== About this task ==
Keep only the lines of the listing that include the word "Acer", and copy them.
*** Records supplied
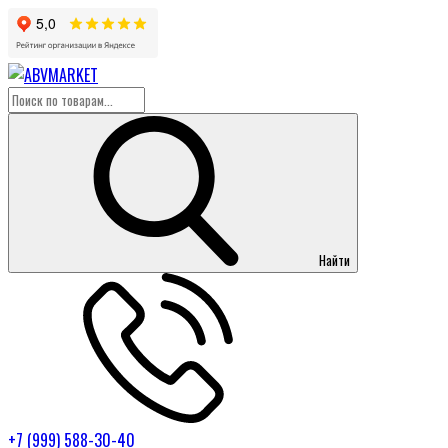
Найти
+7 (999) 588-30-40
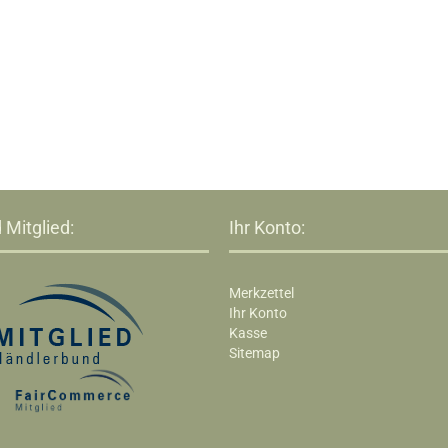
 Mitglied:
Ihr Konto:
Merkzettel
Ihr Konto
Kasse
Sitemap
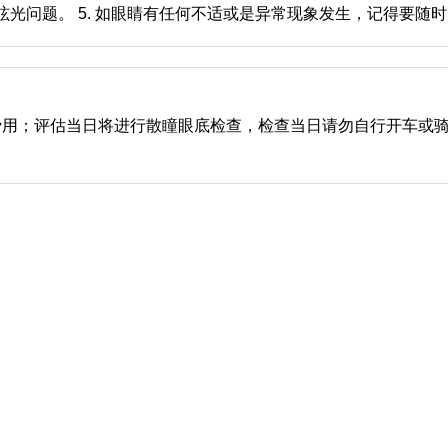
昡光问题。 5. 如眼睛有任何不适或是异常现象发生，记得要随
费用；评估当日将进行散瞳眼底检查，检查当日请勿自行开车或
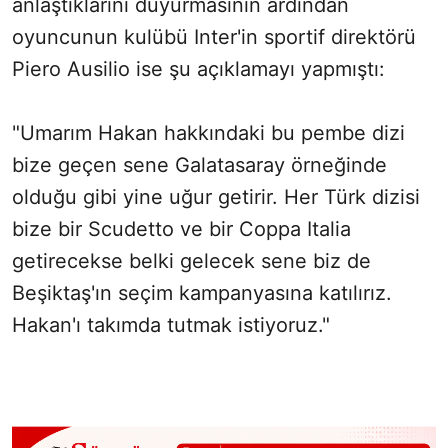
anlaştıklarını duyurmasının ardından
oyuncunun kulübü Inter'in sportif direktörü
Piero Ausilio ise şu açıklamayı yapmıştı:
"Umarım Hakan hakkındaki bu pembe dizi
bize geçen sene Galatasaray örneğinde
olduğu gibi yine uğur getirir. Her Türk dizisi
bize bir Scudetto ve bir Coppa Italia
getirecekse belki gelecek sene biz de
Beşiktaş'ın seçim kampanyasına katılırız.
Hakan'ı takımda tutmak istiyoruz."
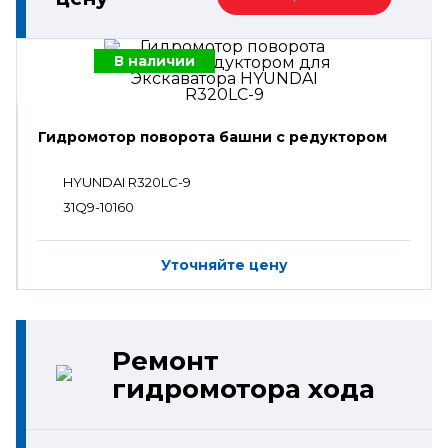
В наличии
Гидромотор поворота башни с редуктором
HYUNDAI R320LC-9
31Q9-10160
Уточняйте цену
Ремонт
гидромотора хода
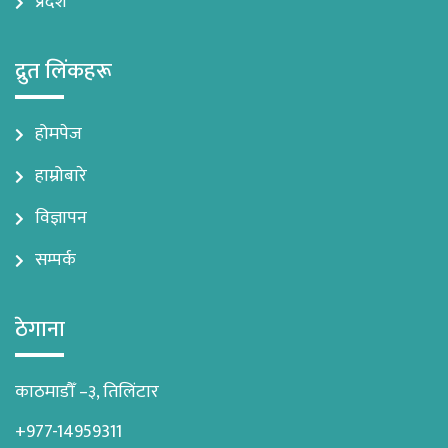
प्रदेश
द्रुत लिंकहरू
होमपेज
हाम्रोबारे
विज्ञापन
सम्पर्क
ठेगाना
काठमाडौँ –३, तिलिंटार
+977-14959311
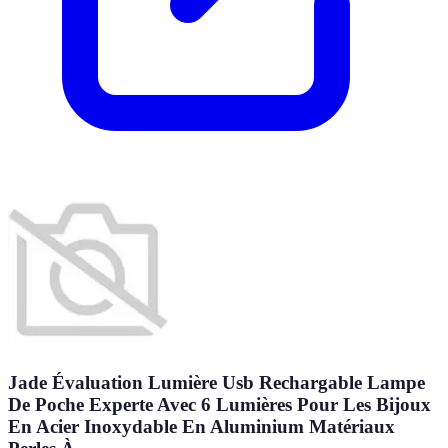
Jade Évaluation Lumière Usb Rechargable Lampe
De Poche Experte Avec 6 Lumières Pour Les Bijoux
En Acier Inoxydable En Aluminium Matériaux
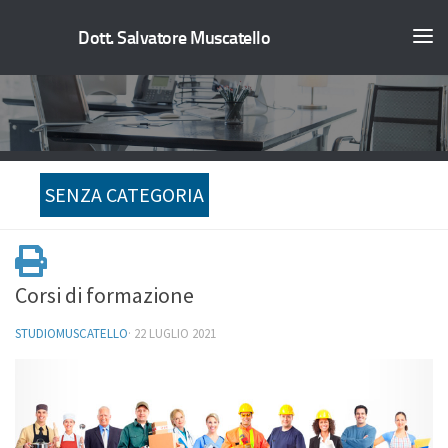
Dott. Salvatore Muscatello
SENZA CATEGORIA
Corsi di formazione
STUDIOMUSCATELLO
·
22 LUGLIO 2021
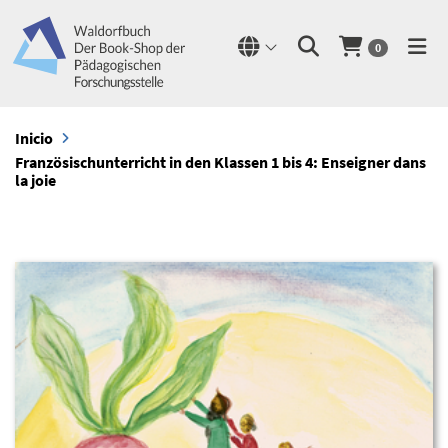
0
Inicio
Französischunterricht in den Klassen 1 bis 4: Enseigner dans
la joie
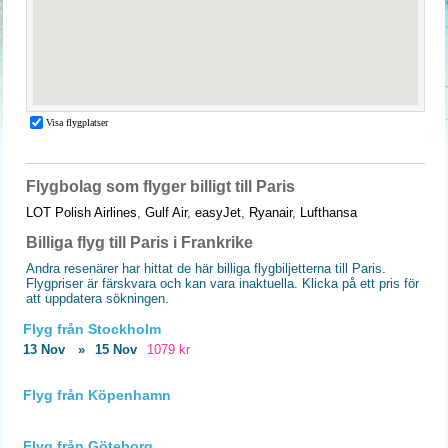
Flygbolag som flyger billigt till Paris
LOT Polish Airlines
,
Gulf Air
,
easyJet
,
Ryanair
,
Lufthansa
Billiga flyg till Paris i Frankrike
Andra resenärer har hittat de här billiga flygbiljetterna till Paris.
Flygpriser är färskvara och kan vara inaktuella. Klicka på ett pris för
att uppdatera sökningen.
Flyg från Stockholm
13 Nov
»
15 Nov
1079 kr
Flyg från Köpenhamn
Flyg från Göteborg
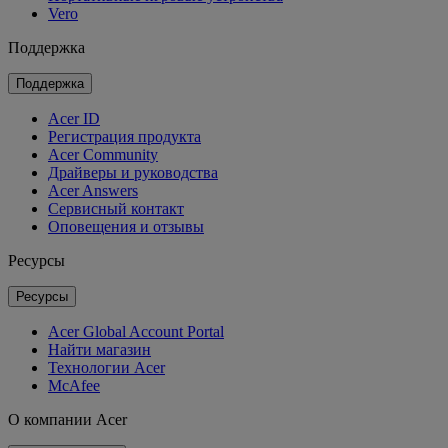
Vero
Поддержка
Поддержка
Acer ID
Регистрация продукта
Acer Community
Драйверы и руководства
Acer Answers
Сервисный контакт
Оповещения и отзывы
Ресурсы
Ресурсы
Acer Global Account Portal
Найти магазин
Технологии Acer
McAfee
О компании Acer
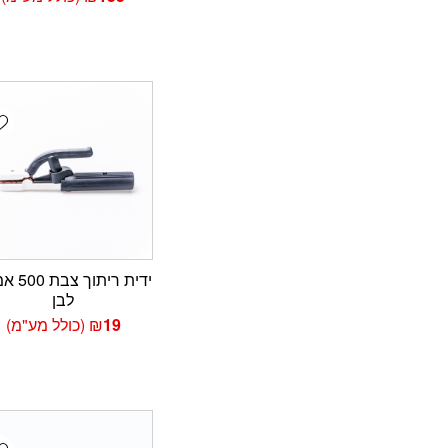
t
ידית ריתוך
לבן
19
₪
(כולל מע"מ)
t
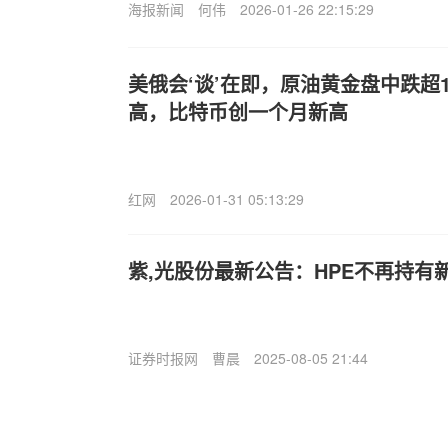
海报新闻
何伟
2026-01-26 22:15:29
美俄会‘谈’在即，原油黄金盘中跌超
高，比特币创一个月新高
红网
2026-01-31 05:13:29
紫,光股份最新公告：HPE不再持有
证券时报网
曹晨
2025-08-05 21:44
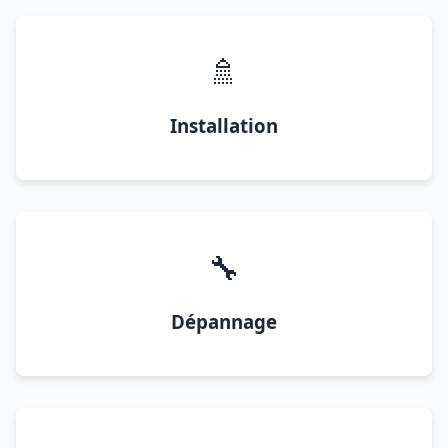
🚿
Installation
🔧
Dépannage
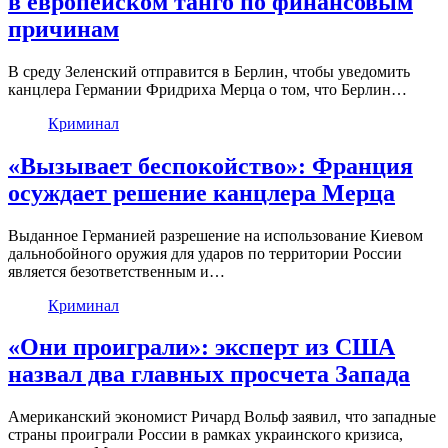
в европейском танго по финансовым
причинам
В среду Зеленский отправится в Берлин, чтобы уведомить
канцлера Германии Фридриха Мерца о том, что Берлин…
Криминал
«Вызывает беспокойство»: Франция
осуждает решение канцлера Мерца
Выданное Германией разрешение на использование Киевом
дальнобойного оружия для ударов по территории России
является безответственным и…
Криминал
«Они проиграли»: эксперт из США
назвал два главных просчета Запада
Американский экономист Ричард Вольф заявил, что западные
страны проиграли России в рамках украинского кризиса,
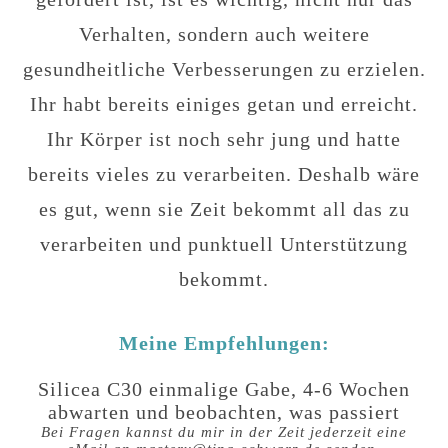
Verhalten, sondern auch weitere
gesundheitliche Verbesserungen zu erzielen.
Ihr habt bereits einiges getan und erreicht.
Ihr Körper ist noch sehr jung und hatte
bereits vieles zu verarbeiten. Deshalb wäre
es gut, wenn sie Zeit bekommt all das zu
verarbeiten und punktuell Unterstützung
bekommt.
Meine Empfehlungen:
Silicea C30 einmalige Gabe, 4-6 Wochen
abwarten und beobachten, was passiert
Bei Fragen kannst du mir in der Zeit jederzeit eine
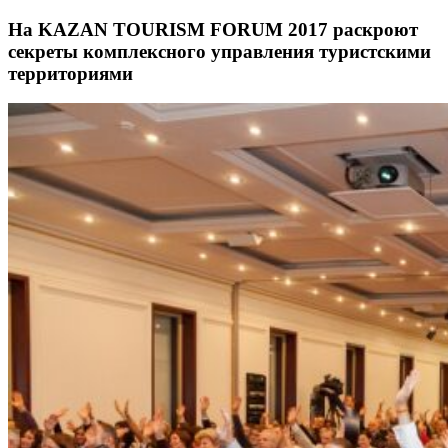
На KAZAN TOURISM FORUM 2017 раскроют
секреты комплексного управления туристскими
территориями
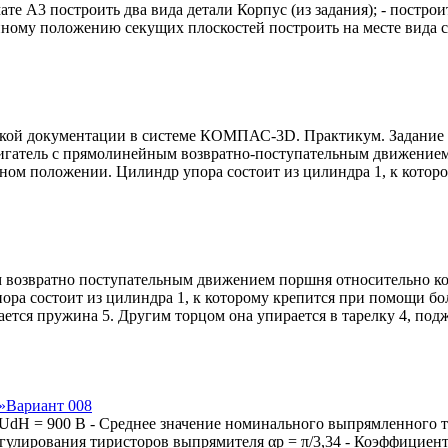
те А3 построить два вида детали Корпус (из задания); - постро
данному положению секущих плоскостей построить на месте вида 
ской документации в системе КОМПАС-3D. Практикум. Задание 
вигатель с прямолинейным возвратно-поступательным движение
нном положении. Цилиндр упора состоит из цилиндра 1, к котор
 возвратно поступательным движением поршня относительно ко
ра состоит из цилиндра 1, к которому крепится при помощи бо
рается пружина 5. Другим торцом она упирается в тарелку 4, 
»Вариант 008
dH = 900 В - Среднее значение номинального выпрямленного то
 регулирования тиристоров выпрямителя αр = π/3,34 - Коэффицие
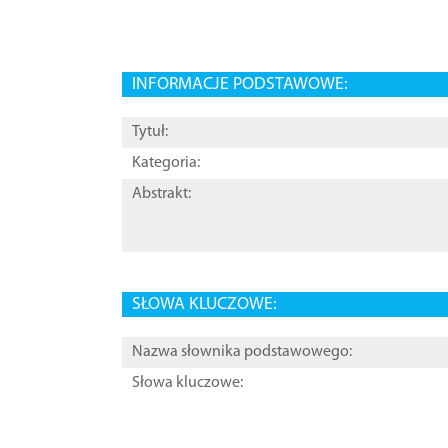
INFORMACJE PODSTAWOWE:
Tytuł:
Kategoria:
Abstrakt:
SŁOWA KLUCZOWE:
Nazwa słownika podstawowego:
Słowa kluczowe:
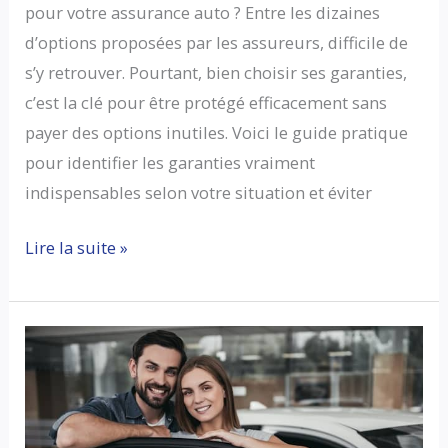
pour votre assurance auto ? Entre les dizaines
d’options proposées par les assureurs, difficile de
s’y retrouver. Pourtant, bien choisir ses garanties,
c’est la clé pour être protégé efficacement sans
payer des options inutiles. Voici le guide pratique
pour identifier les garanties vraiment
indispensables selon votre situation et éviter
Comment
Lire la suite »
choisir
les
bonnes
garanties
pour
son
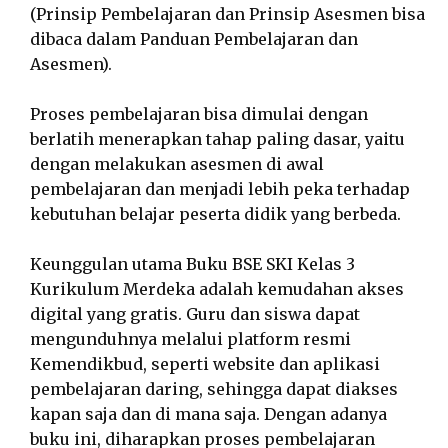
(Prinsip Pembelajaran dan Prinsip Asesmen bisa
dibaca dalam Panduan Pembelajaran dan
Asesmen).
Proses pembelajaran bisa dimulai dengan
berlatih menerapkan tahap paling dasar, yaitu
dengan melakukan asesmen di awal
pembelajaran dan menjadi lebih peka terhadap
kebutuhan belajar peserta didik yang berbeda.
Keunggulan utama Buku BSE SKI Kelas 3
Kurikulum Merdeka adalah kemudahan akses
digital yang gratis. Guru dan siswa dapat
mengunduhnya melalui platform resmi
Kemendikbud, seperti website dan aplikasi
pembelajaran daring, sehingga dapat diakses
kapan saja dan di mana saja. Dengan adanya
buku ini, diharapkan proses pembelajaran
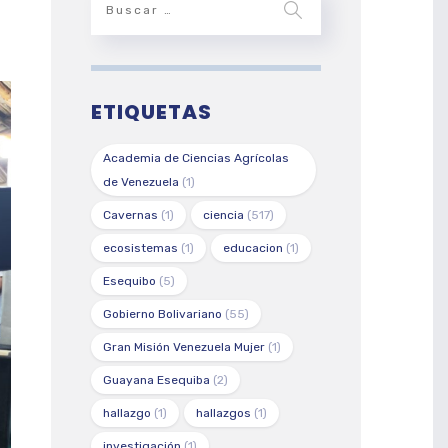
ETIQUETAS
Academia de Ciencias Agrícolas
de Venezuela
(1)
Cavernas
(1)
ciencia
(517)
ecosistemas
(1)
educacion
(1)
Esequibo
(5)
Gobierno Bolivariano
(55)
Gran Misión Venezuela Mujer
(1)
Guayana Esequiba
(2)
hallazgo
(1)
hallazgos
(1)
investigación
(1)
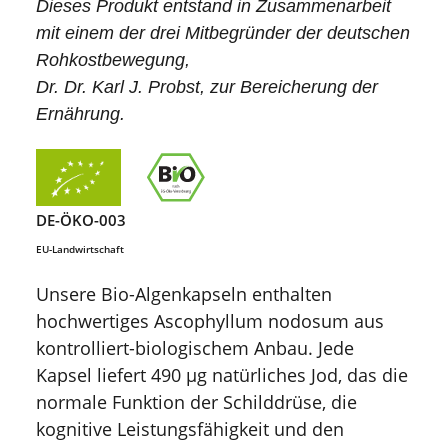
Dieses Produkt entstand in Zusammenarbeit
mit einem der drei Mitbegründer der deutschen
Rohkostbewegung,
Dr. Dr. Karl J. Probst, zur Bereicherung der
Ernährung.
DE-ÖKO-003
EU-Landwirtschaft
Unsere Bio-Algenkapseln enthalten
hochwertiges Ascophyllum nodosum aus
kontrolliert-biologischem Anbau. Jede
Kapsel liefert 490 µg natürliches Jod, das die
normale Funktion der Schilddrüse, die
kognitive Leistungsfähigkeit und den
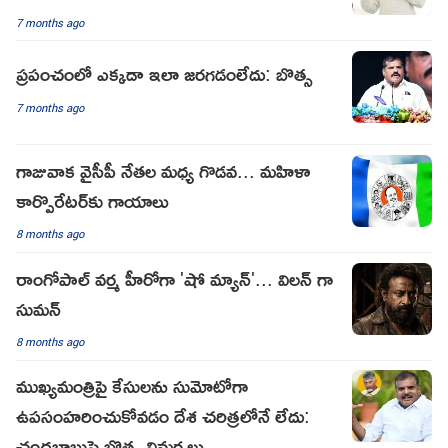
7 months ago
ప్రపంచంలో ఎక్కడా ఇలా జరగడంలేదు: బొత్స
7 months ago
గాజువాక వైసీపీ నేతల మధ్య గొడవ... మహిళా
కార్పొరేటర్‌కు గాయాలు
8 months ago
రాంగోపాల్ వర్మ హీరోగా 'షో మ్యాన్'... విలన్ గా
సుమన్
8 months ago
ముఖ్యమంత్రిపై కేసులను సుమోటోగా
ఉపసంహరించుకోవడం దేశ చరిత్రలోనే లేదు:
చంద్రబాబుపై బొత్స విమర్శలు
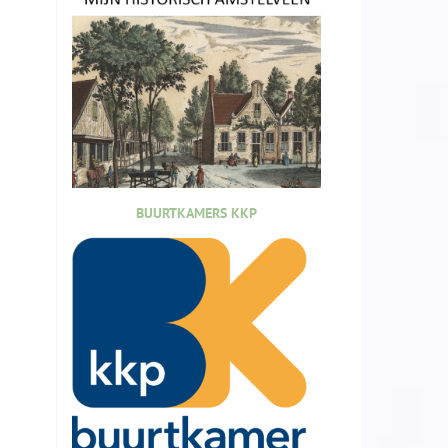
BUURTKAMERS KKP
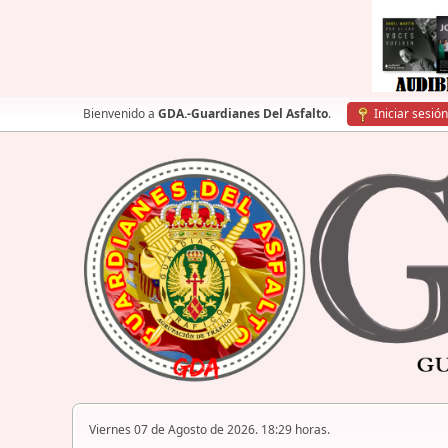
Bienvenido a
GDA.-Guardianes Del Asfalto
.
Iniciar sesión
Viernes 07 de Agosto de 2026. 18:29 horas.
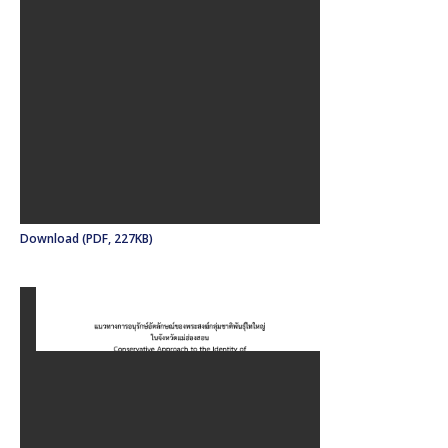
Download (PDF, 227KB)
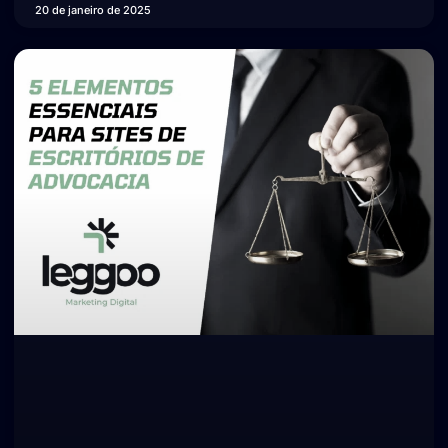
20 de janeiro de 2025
******
== Task output ==
Acer ID
Acer Community
Acer Answers
Acer Global Account Portal
Технологии Acer
О компании Acer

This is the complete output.